[Task description] Take from the entries below the stretch from the line with "Крен черепицы" through the line with "(Bevestigde aankoop)", and return it exactly, leaving the pictures out.

[Data for this task]

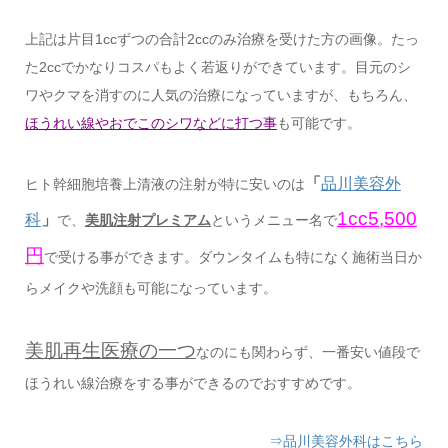
上記は片目1ccずつの合計2ccのみ治療を受けた方の画像。たっ
た2ccでかなりコスパもよく若返りができています。目元のシ
ワやクマを消すのに人気の治療になっていますが、もちろん、
ほうれい線やおでこのシワなどに打つ事
も可能です。
「
品川美容外
ヒト幹細胞培養上清液の注射が特に安いのは
1cc5,500
科
」
で、
美肌注射プレミアム
というメニュー名で
円
で受ける事ができます。ダウンタイムも特になく施術当日か
らメイクや洗顔も可能になっています。
美肌再生医療の一つ
なのにも関わらず、一番安い値段で
ほうれい線治療をする事ができるのでおすすめです。
⇒品川美容外科はこちら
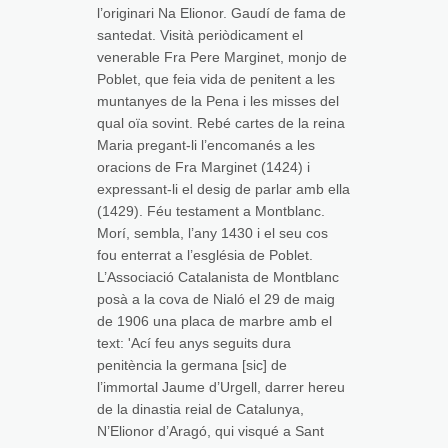
l’originari Na Elionor. Gaudí de fama de
santedat. Visità periòdicament el
venerable Fra Pere Marginet, monjo de
Poblet, que feia vida de penitent a les
muntanyes de la Pena i les misses del
qual oïa sovint. Rebé cartes de la reina
Maria pregant-li l’encomanés a les
oracions de Fra Marginet (1424) i
expressant-li el desig de parlar amb ella
(1429). Féu testament a Montblanc.
Morí, sembla, l’any 1430 i el seu cos
fou enterrat a l’església de Poblet.
L’Associació Catalanista de Montblanc
posà a la cova de Nialó el 29 de maig
de 1906 una placa de marbre amb el
text: 'Ací feu anys seguits dura
penitència la germana [sic] de
l’immortal Jaume d’Urgell, darrer hereu
de la dinastia reial de Catalunya,
N’Elionor d’Aragó, qui visqué a Sant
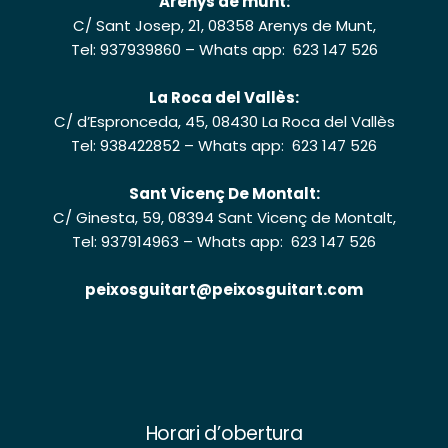
Arenys de munt:
C/ Sant Josep, 21, 08358 Arenys de Munt,
Tel: 937939860
–
Whats app: 623 147 526
La Roca del Vallès:
C/ d’Espronceda, 45, 08430 La Roca del Vallès
Tel: 938422852
–
Whats app: 623 147 526
Sant Vicenç De Montalt:
C/ Ginesta, 59, 08394 Sant Vicenç de Montalt,
Tel: 937914963
–
Whats app: 623 147 526
peixosguitart@peixosguitart.com
Horari d’obertura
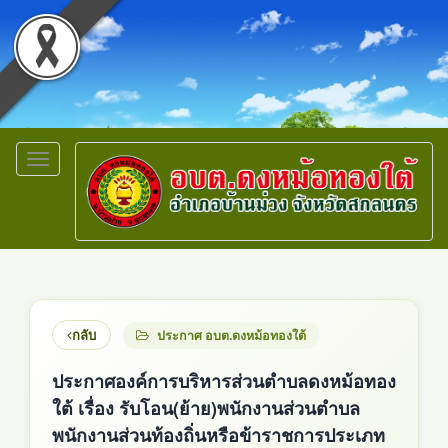
Toggle
navigation
กลับ
ประกาศ อบต.ดงหม้อทองใต้
ประกาศองค์การบริหารส่วนตำบลดงหม้อทอง
ใต้ เรื่อง รับโอน(ย้าย)พนักงานส่วนตำบล
พนักงานส่วนท้องถิ่นหรือข้าราชการประเภท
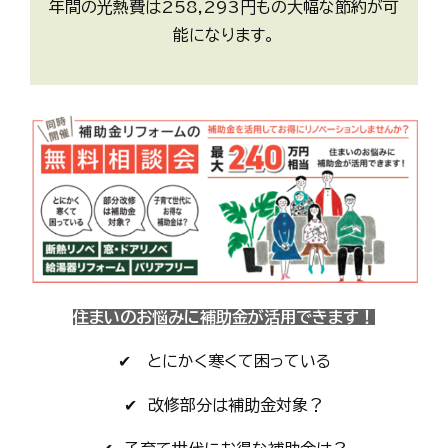
年間の光熱費は258,293円もの大幅な節約が可
能になります。
住まいのお悩みに補助金が活用できます！
✔ とにかく寒くて困っている
✔ 改修部分は補助金対象？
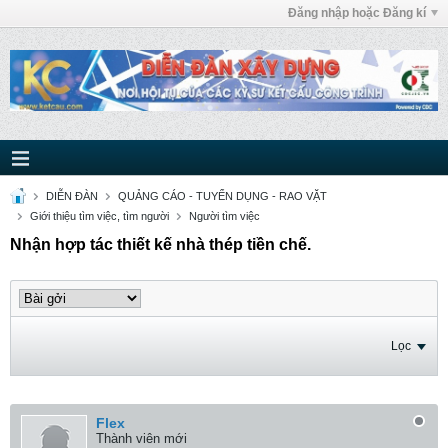
Đăng nhập hoặc Đăng kí
DIỄN ĐÀN
QUẢNG CÁO - TUYỂN DỤNG - RAO VẶT
Giới thiệu tìm việc, tìm người
Người tìm việc
Nhận hợp tác thiết kế nhà thép tiền chế.
Lọc
Flex
Thành viên mới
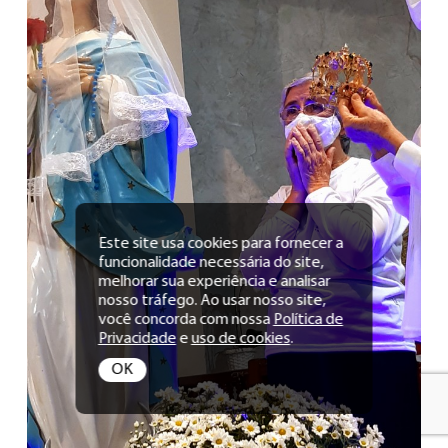
Este site usa cookies para fornecer a
funcionalidade necessária do site,
melhorar sua experiência e analisar
nosso tráfego. Ao usar nosso site,
você concorda com nossa
Política de
Privacidade
e
uso de cookies
.
OK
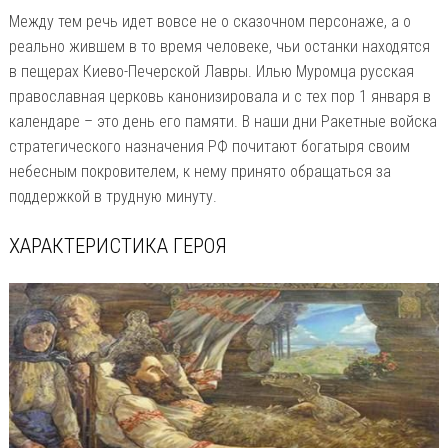
Между тем речь идет вовсе не о сказочном персонаже, а о
реально жившем в то время человеке, чьи останки находятся
в пещерах Киево-Печерской Лавры. Илью Муромца русская
православная церковь канонизировала и с тех пор 1 января в
календаре – это день его памяти. В наши дни Ракетные войска
стратегического назначения РФ почитают богатыря своим
небесным покровителем, к нему принято обращаться за
поддержкой в трудную минуту.
ХАРАКТЕРИСТИКА ГЕРОЯ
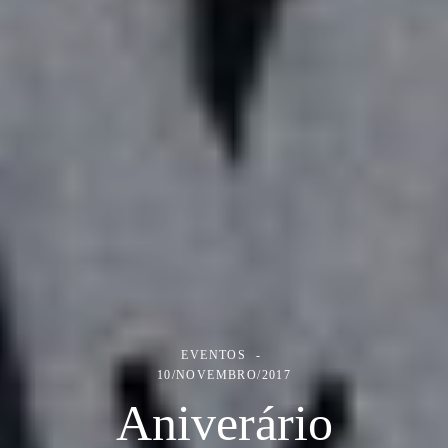
EVENTOS
10/NOVEMBRO/2017
Aniverário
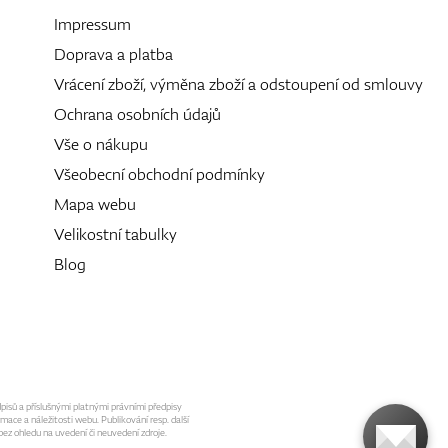
Impressum
Doprava a platba
Vrácení zboží, výměna zboží a odstoupení od smlouvy
Ochrana osobních údajů
Vše o nákupu
Všeobecní obchodní podmínky
Mapa webu
Velikostní tabulky
Blog
dpisů a příslušnými platnými právními předpisy
mace a náležitosti webu. Publikování resp. další
ez ohledu na uvedení či neuvedení zdroje.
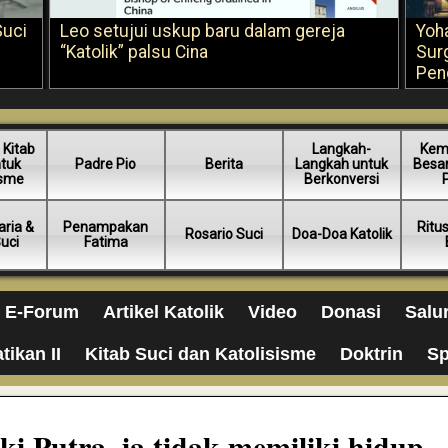
Suci
Leo setujui uskup baru dalam gereja
Yoh
“Katolik” palsu Cina
Sur
Pen
 Kitab
Langkah-
Kem
ntuk
Padre Pio
Berita
Langkah untuk
Besar
isme
Berkonversi
ria &
Penampakan
Ritu
Rosario Suci
Doa-Doa Katolik
Suci
Fatima
E-Forum
Artikel Katolik
Video
Donasi
Salu
tikan II
Kitab Suci dan Katolisisme
Doktrin
Sp
i Putra, ia tidak memiliki hidup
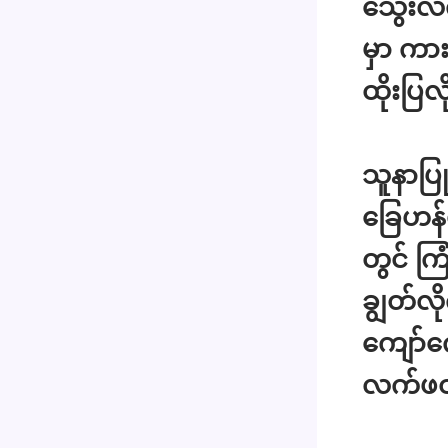
သွေးလက
မှာ ကား
ထိုးပြ
သူနာပ
ခြေဟန်
တွင် ကြ
ချွတ်လိ
ကျော်ကျ
လက်ဖဝါ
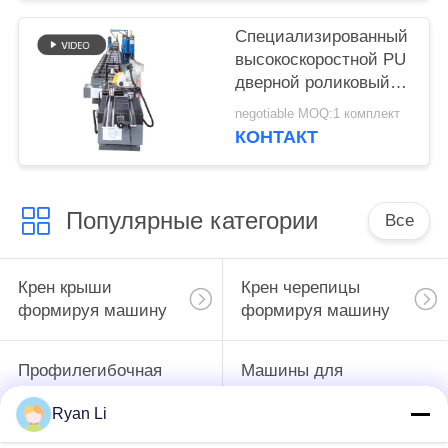
Специализированный
высокоскоростной PU
дверной роликовый
жалюзи ролл
negotiable MOQ:1 комплект
формирования
КОНТАКТ
машины
Популярные категории
Все
Крен крыши
Крен черепицы
формируя машину
формируя машину
Профилегибочная
Машины для
машина для
формования
Ryan Li
производства
рулонов дверных
пуховых труб
жалюзи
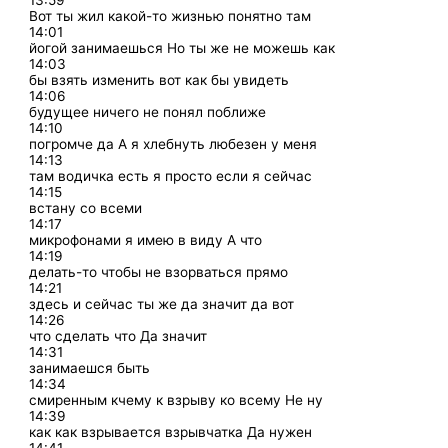
13:59
Вот ты жил какой-то жизнью понятно там
14:01
йогой занимаешься Но ты же не можешь как
14:03
бы взять изменить вот как бы увидеть
14:06
будущее ничего не понял поближе
14:10
погромче да А я хлебнуть любезен у меня
14:13
там водичка есть я просто если я сейчас
14:15
встану со всеми
14:17
микрофонами я имею в виду А что
14:19
делать-то чтобы не взорваться прямо
14:21
здесь и сейчас ты же да значит да вот
14:26
что сделать что Да значит
14:31
занимаешся быть
14:34
смиренным кчему к взрыву ко всему Не ну
14:39
как как взрывается взрывчатка Да нужен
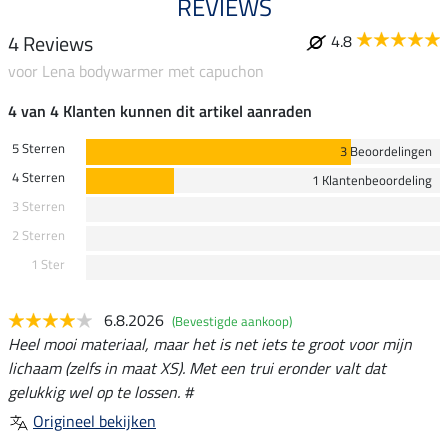
REVIEWS
4 Reviews
4.8
voor Lena bodywarmer met capuchon
4 van 4 Klanten kunnen dit artikel aanraden
5 Sterren
3 Beoordelingen
4 Sterren
1 Klantenbeoordeling
3 Sterren
2 Sterren
1 Ster
6.8.2026
(Bevestigde aankoop)
Heel mooi materiaal, maar het is net iets te groot voor mijn
lichaam (zelfs in maat XS). Met een trui eronder valt dat
gelukkig wel op te lossen. #
Origineel bekijken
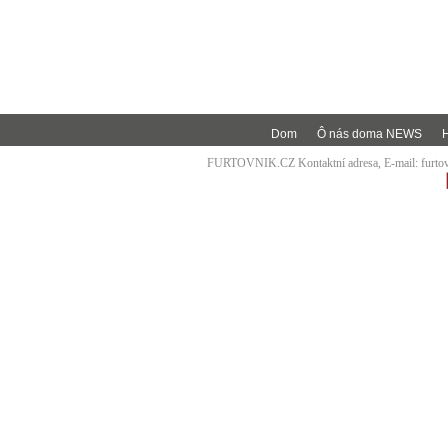
Dom
Ô nás doma NEWS
FURTOVNIK.CZ Kontaktní adresa, E-mail:
furt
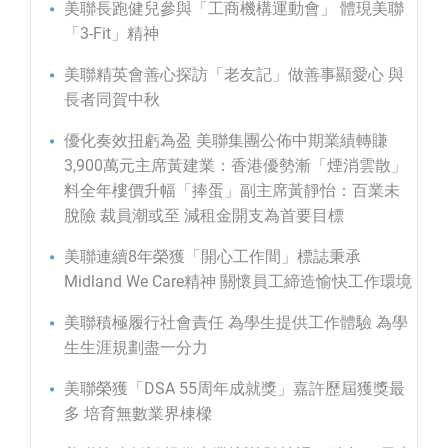
美聯長跑健兒參與「工商機構運動會」 體現美聯
「3-Fit」精神
美聯精英會善心探訪「老友記」做善事顯愛心 與
長者同賀中秋
優化奏效扭虧為盈 美聯集團公佈中期業績轉賺
3,900萬元主席黃建業：香港優勢漸「煙消雲散」
料全年樓價升幅「捧蛋」副主席黃靜怡：百業未
脫險 裁員潮或至 減租金開支為首要目標
美聯連續8年榮獲「開心工作間」標誌秉承
Midland We Care精神 關懷員工締造愉快工作環境
美聯積極履行社會責任 為學生提供工作體驗 為學
生生涯規劃盡一分力
美聯榮獲「DSA 55周年成就獎」嘉許歷屆獲獎最
多 培育無數業界棟樑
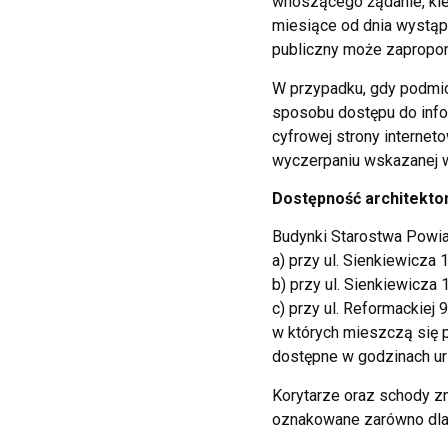
wnoszącego żądanie, kied
miesiące od dnia wystąpi
publiczny może zapropon
W przypadku, gdy podmio
sposobu dostępu do info
cyfrowej strony internetow
wyczerpaniu wskazanej w
Dostępność architekto
Budynki Starostwa Powia
a) przy ul. Sienkiewicza 1
b) przy ul. Sienkiewicza 
c) przy ul. Reformackiej 9
w których mieszczą się 
dostępne w godzinach u
Korytarze oraz schody z
oznakowane zarówno dla o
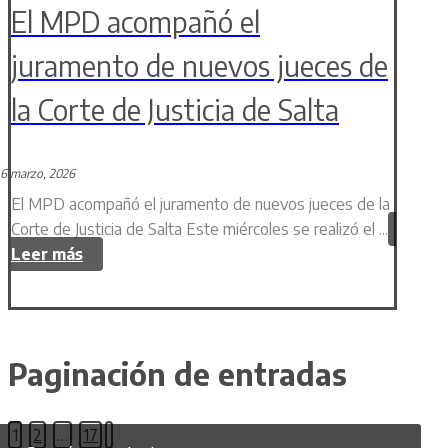
El MPD acompañó el
juramento de nuevos jueces de
la Corte de Justicia de Salta
6 marzo, 2026
El MPD acompañó el juramento de nuevos jueces de la
Corte de Justicia de Salta Este miércoles se realizó el ...
Leer más
Paginación de entradas
1
2
…
17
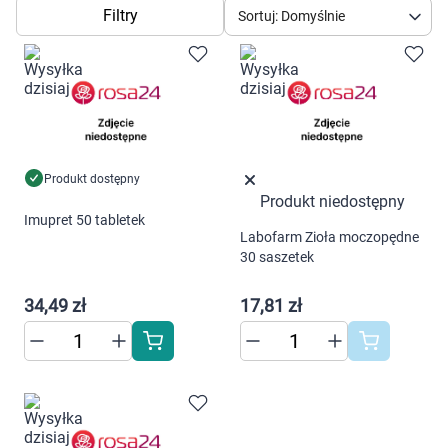
Dziecko
Filtry
Sortuj: Domyślnie
Higiena
Kosmetyki
Mężczyzna
Produkt dostępny
Produkt niedostępny
Zdrowy styl życia
Imupret 50 tabletek
Labofarm Zioła moczopędne
30 saszetek
Zabawki
34,49 zł
17,81 zł
Sprzęt medyczny
Motoryzacja
Grupy produktowe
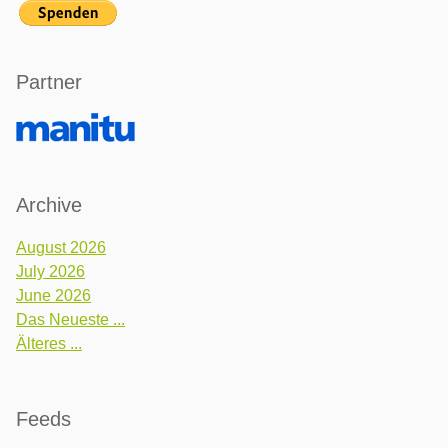
Partner
Archive
August 2026
July 2026
June 2026
Das Neueste ...
Älteres ...
Feeds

[Solution]
Крен черепицы
формируя машину
формируя машину
Профилегибочная
Машины для
машина для
формования
Ryan Li
производства
рулонов дверных
пуховых труб
жалюзи
13:59
Вот ты жил какой-то жизнью понятно там
14:01
йогой занимаешься Но ты же не можешь как
14:03
бы взять изменить вот как бы увидеть
14:06
будущее ничего не понял поближе
14:10
погромче да А я хлебнуть любезен у меня
14:13
там водичка есть я просто если я сейчас
14:15
встану со всеми
14:17
микрофонами я имею в виду А что
14:19
делать-то чтобы не взорваться прямо
14:21
здесь и сейчас ты же да значит да вот
14:26
что сделать что Да значит
14:31
занимаешся быть
14:34
смиренным кчему к взрыву ко всему Не ну
14:39
как как взрывается взрывчатка Да нужен
REVIEWS
4 Reviews
4.8
voor Lena bodywarmer met capuchon
4 van 4 Klanten kunnen dit artikel aanraden
5 Sterren
3 Beoordelingen
4 Sterren
1 Klantenbeoordeling
3 Sterren
2 Sterren
1 Ster
6.8.2026
(Bevestigde aankoop)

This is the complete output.